I really enjoyed this chapter for a couple of reasons. First, Ohno uses the old-fashioned honorific for “grandpa” or “old man” when referring to Sakichi Toyoda in the title. There’s a certain warmth there and a reminder that born in 1912, Taiichi Ohno had the sensibilities and values of an earlier era.
Second, Ohno spends a paragraph talking about his schooling and early days working at Toyoda Boshoku (textiles) making thread, and later in the chapter how he came to first work at Toyota Motor Company. Of his first years out of school, he says “In these days they made you work for three years on the shop floor” before they would give you a job as a section manager. He’s actually complaining (!) though probably in fond memory, about being a trained engineer who was sent to work out on the gemba. This experience must have been formative for Ohno.
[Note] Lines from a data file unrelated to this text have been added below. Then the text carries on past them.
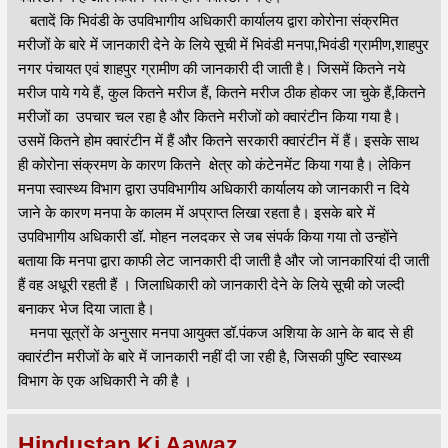
बतादें कि भिवंडी के उपविभागीय अधिकारी कार्यालय द्वारा कोरोना संक्रमित
मरीजों के बारे में जानकारी देने के लिये सूची में भिवंडी मनपा,भिवंडी ग्रामीण,शाहपुर
नगर पंचायत एवं शाहपुर ग्रामीण की जानकारी दी जाती है। जिसमें कितने नये
मरीज पाये गये हैं, कुल कितने मरीज हैं, कितने मरीज ठीक होकर जा चुके हैं,कितने
मरीजों का उपचार चल रहा है और कितने मरीजों को क्वारंटीन किया गया है।
उसमें कितने होम क्वारंटीन में हैं और कितने सरकारी क्वारंटीन में हैं। इसके साथ
ही कोरोना संक्रमण के कारण कितने क्षेत्र को कंटेनमेंट किया गया है। लेकिन
मनपा स्वास्थ्य विभाग द्वारा उपविभागीय अधिकारी कार्यालय को जानकारी न दिये
जाने के कारण मनपा के कालम में अप्राप्त लिखा रहता है। इसके बारे में
उपविभागीय अधिकारी डॉ. मोहन नलदकर से जब संपर्क किया गया तो उन्होंने
बताया कि मनपा द्वारा काफी लेट जानकारी दी जाती है और जो जानकारियां दी जाती
हैं वह अधूरी रहती हैं । जिलाधिकारी को जानकारी देने के लिये सूची को जल्दी
बनाकर भेज दिया जाता है।
मनपा सूत्रों के अनुसार मनपा आयुक्त डॉ.पंकज अशिया के आने के बाद से ही
क्वारंटीन मरीजों के बारे में जानकारी नहीं दी जा रही है, जिसकी पुष्टि स्वास्थ्य
विभाग के एक अधिकारी ने की है ।
Hindustan Ki Aawaz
He tells of how he joined Toyoda Boshoku (thread manufacturing) after graduating from an industrial high school (equivalent of a polytechnic school) in mechanical engineering. Toyoda Boshoku was located next to Toyoda Loom Works. Ohno says he became aware later what a significant invention the automatic loom (the origin of jidoka) was, admitting that at the time he was young and did not realize it.
Taiichi Ohno is surprisingly critical of how jidoka was used at Toyoda Loom Works, but for good reason. “People took this great invention and misused it.” He says that just like the conveyor belt at Ford the automatic loom improved productivity tremendously by automating work that was done previously by hands and feet.
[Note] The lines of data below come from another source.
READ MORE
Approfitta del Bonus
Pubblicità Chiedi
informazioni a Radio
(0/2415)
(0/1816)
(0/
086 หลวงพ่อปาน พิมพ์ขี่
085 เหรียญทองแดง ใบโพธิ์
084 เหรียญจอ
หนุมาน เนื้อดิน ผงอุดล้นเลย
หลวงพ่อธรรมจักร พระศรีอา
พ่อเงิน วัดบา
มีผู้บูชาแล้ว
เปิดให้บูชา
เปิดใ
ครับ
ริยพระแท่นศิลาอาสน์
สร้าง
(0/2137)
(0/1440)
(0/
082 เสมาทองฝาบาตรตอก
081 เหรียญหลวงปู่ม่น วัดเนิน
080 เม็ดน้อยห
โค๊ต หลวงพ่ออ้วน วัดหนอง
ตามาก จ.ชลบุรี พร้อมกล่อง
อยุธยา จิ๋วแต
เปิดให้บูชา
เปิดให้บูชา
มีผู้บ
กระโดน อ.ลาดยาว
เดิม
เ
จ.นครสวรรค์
The most important difference between automation and Sakichi Toyoda’s jidoka (autonomation) was that the machine ran automatically and stopped when the thread broke or ran out. The key is that this prevents the automatic loom from producing defects. This concept of built-in quality is what made this invention unique.
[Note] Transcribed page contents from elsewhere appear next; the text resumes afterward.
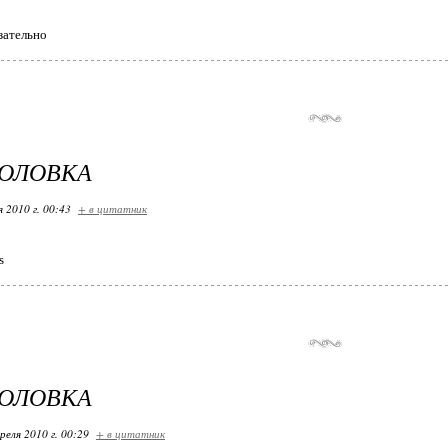
ательно
ГОЛОВКА
я 2010 г. 00:43
+ в цитатник
s
ГОЛОВКА
реля 2010 г. 00:29
+ в цитатник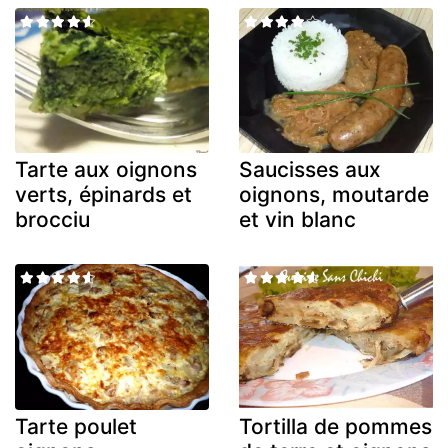
Tarte aux oignons
Saucisses aux
verts, épinards et
oignons, moutarde
brocciu
et vin blanc
Tarte poulet
Tortilla de pommes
However, people at Toyoda Loom Works saw only that this made it easier to make people run to the machines that were stopped so they could get them running again, improving productivity. The same was true for machines with built-in jidoka mechanisms at Toyoda Boshoku. Their main goal was to increase output.
In Taiichi Ohno’s thinking they should have used the opportunity to learn why the thread broke and stopped the machine so that they could prevent this defect in the future. Taiichi Ohno concludes that in those early days Grandpa Sakichi’s jidoka idea was misused to make people work harder so that performance would improve.
Toyoda Boshoku was merged into Toyota Motor Corporation during World War II and then spun off again after the war. “I didn’t make automotive parts during the war. I made airplane parts.” Says Ohno. He spent a year making brass pipes used to cool oil in airplanes. He was made Section Manager of final assembly in the main automobile factory in February 1945.
Taiichi Ohno explains how Grandpa Sakichi’s jidoka idea affected him by saying, “The way Toyota produced automobiles was the same [as Loom Works] and very labor-intensive. I realized we needed to use jidoka better and to think of ways to produce more with the people we had.” Andon lamps, pull chords and the culture of “stop and fix” to build in quality at Toyota today are all evidence that Taiichi Ohno succeeded in this.